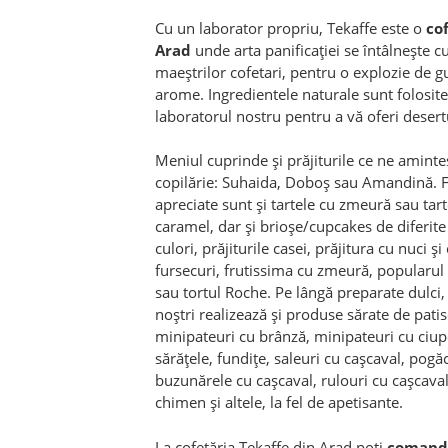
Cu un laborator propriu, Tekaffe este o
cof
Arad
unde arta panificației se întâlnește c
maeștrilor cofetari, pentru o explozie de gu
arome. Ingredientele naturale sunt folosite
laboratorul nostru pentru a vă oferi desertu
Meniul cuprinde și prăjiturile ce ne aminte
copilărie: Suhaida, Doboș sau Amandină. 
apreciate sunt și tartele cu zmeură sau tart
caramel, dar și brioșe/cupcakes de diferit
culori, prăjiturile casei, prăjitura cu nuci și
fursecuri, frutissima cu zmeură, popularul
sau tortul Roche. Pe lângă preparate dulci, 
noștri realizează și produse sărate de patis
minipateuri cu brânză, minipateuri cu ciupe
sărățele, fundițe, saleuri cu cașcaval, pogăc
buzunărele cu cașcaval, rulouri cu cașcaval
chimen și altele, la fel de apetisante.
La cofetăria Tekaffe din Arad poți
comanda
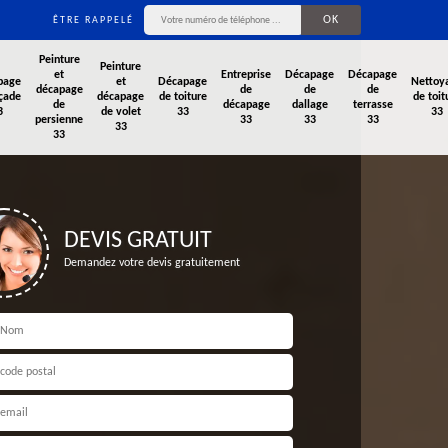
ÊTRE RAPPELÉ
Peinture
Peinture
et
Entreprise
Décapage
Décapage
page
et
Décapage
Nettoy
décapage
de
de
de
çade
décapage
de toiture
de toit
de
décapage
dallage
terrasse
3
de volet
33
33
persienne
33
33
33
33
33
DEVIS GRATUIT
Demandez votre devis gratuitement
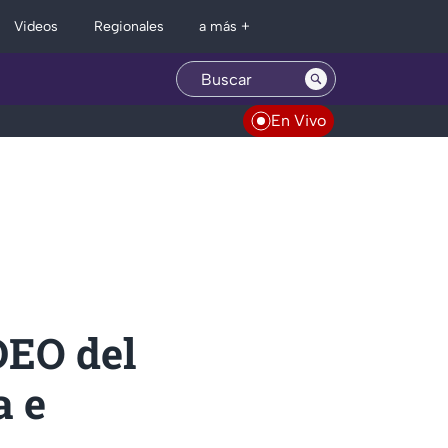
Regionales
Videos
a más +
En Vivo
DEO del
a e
+ + +
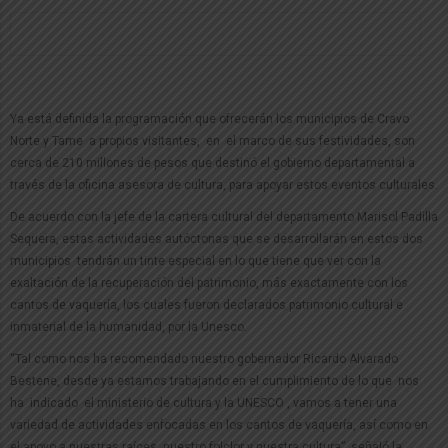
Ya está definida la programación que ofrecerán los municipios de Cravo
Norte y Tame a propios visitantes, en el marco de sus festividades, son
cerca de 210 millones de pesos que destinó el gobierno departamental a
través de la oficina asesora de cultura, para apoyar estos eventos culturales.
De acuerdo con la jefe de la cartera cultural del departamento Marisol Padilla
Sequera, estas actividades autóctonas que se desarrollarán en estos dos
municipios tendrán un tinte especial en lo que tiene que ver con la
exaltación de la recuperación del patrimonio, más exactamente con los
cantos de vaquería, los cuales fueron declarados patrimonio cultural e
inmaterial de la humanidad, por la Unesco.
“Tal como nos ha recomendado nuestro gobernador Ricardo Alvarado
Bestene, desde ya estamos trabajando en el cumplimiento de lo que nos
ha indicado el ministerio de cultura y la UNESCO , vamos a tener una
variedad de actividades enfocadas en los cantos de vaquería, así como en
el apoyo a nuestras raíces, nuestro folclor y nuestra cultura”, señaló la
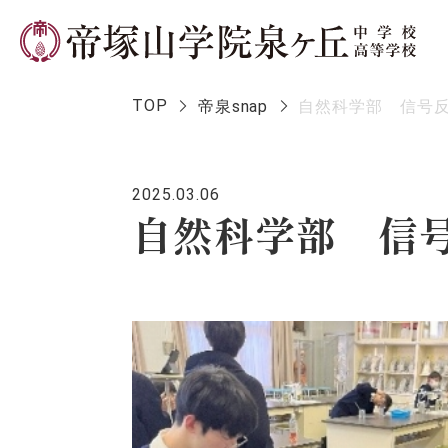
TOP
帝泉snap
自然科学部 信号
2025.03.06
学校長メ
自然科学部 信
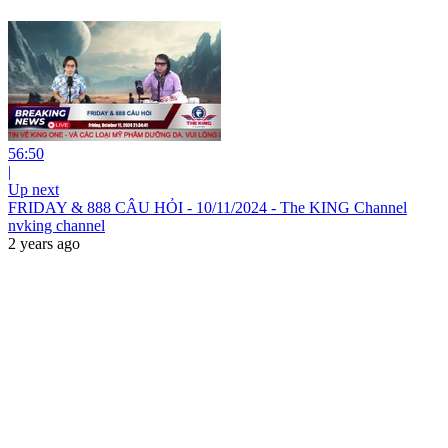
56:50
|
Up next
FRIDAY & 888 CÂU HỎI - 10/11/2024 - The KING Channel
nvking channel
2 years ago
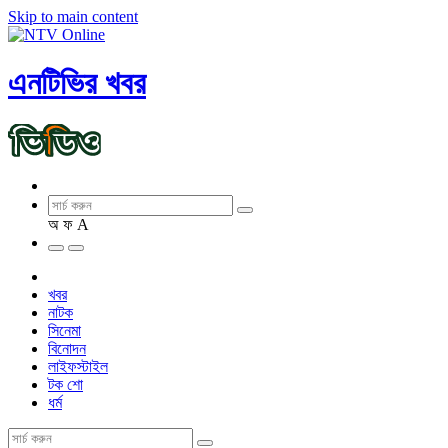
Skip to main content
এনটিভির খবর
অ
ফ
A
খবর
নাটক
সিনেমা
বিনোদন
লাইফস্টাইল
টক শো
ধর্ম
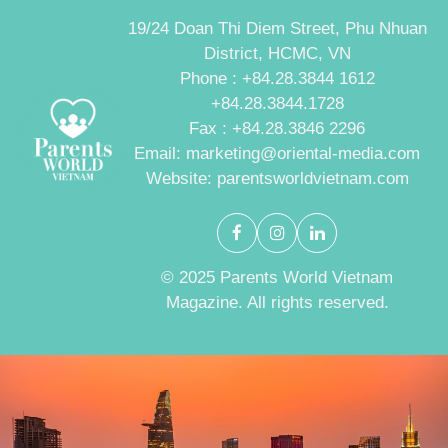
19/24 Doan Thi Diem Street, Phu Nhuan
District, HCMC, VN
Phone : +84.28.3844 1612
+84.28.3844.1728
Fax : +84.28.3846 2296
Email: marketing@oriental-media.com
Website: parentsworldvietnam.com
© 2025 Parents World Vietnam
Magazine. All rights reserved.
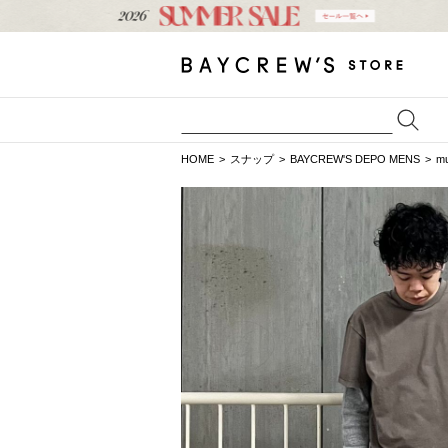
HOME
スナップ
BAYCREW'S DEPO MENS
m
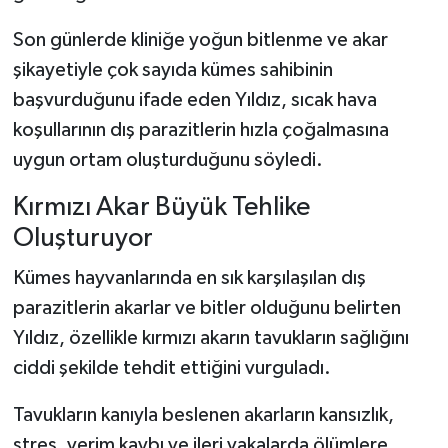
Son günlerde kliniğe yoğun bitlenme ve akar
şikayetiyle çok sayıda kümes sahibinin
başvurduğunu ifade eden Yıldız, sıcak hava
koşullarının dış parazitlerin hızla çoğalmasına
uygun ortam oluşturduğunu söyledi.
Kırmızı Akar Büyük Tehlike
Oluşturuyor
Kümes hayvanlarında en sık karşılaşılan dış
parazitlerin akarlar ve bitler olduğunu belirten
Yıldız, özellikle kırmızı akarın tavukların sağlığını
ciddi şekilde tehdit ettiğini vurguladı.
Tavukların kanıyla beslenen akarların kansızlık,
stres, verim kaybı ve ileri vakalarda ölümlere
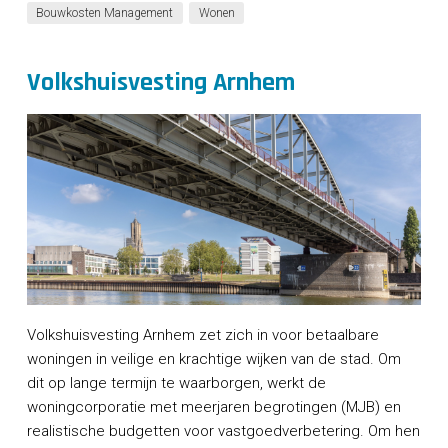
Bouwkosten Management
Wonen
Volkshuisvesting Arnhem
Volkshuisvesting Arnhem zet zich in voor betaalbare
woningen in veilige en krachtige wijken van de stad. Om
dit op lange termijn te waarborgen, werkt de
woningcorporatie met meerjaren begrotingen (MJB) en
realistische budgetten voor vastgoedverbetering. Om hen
+ + +
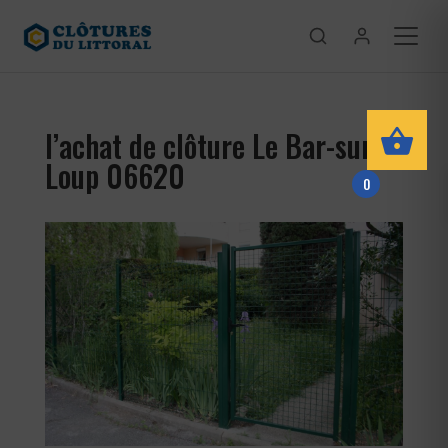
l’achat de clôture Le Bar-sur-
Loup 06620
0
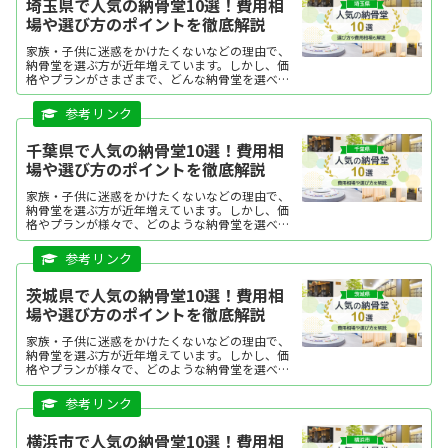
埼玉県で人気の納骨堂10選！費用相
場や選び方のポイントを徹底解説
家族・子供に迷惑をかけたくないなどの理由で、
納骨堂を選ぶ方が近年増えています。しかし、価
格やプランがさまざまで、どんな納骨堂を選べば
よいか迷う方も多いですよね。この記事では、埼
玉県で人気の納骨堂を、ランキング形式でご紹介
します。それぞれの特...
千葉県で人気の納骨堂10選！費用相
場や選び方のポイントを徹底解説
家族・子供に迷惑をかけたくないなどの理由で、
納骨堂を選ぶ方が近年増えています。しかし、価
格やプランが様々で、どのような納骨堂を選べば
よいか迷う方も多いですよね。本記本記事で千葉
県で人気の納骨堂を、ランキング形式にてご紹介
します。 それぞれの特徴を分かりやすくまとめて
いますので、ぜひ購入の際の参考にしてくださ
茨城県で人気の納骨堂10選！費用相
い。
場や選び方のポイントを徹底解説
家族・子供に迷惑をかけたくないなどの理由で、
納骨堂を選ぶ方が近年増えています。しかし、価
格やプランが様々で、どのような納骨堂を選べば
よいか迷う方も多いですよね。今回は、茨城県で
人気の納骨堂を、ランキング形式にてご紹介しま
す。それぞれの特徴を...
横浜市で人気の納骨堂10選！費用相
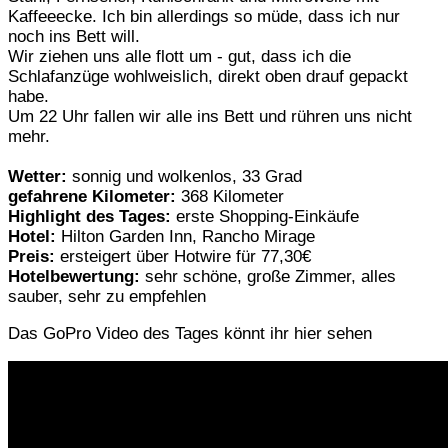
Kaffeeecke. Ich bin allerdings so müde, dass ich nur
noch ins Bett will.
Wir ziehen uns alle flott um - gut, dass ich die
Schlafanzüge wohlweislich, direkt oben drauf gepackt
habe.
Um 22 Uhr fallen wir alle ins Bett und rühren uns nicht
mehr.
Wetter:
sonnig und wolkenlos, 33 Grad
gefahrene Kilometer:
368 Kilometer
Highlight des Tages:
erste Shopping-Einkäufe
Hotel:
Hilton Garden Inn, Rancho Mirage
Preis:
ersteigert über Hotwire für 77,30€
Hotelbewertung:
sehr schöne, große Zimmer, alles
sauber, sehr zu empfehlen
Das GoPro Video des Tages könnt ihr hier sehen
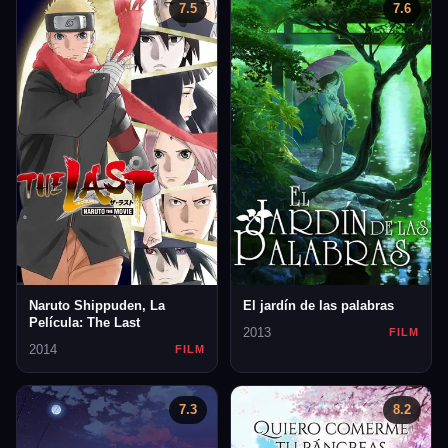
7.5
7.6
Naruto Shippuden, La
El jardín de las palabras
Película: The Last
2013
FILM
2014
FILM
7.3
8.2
+ + +
DIRECTIONS:
Every line that includes "dass" must be copied from the material above.

RESPONSE FOR THIS EXERCISE:
Kaffeeecke. Ich bin allerdings so müde, dass ich nur
Wir ziehen uns alle flott um - gut, dass ich die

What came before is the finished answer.